Why Read Denizens Of My Time?

During these last few years, I’ve attended meetings with the denizens of my time, a series of short stories that range from the human to the supernatural that often tend to meld into one another.

While it’s true that we don’t see things as they are, but rather see ourselves as we are, we stand before a complex, prolific and boundless writer. Rebecca Gomez Galindo’s short stories make no attempt whatsoever in avoiding even the harshest display of reality, rather in an optimistic sort of way they confront it directly by grabbing the proverbial bull by its horns. They are like the magical formulas in alchemy, seeking to transmute the roughness of a rock into the velvety smoothness of a golden nugget, all the while engulfing the reader in their midst with the stealth of a tarantula, to make us forget that we are in fact, reading, thus allowing us to be a part of that mystical world.


These short stories always offer some sort of hope, both in this world as well as in the otherworld, brought to us either by human or by divine intervention.


When virtues are at a premium, the denizens of my time believe in miracles and walk that fine line between humanity and divinity; angels materialize in city streets and aliens search for the meaning of Christmas. The author skillfully recalibrates the cosmology of the universe and forces us to get over the notion that stories about mankind can only be told by man. She concocts a universe in which all voices converge. In “The devil’s breath”, she mutates into Saint Francis of Assisi, giving birds the power of speech. In “Zeke”, she becomes a bottle. In “Quantum love”, we witness the transmigration of the souls, using the river Seine as the backdrop, a river that aches and longs to become an ocean. The loneliness of a little street urchin lay in heavenly hope and the security beneath the wings in “Mercuriana”.


But let the reader make no mistake, because these stories are not of the scholarly kind.

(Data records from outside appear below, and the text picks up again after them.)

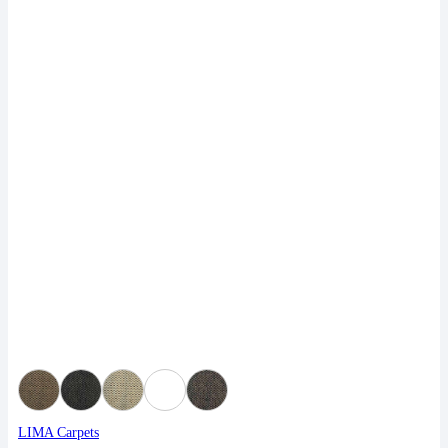
LIMA Carpets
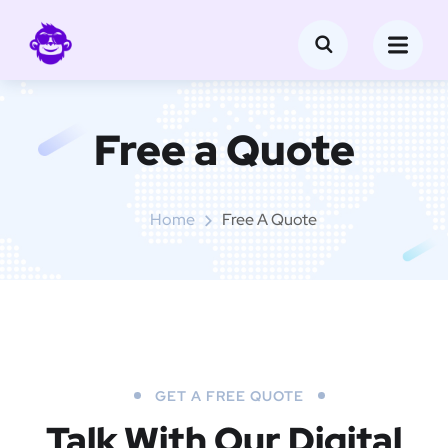
Free a Quote
Home
Free A Quote
GET A FREE QUOTE
Talk With Our Digital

The denizens of my time are multifarious, uncommon and deep. They go beyond the known limits of our own universe by penetrating within the depths of yet another, such as they do in “Palimar”. They metamorphose from a menacing metropolis into an all-embracing shell that protects life within itself, as it occurs in “The conch shell”. They unleash upon us symbols and dreams, challenging and daring the reader to interpret their meaning within that oneiric labyrinth and become a part of history, as it happens in “The vulture”.

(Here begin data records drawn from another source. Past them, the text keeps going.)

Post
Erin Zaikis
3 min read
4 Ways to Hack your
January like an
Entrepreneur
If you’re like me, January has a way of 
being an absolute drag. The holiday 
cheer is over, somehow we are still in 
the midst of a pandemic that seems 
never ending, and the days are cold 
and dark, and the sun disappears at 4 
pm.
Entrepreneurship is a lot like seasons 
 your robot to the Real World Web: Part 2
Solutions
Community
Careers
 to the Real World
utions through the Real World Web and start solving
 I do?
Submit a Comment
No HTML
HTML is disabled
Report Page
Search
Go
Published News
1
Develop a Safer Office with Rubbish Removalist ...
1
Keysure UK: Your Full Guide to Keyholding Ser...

The denizens of my time are paintings not constrained by the boundaries of their frames. The author breathes life into her characters, outlining their fates in the palms of their hands and then letting them go to seek their own destiny. This is why the reader should approach these pages with caution, without taking anything for granted, casting aside that self-assured arrogance that makes him believe to be all-knowing, and rather allow himself to taste the pleasure of surprise as well as the sensuality of the games played among gods, heroes and men. He must remain a child before the eyes of the universe.


During our voyage through these pages, we will witness miracles, freak occurrences, the breach of the laws of nature that will astonish us with their fluidity and beauty. Rebecca Gomez Galindo is Scheherazade, who has taken up the task of keeping the denizens of her time with their eyes and ears wide open, because if life must go on, then it must do so with stories.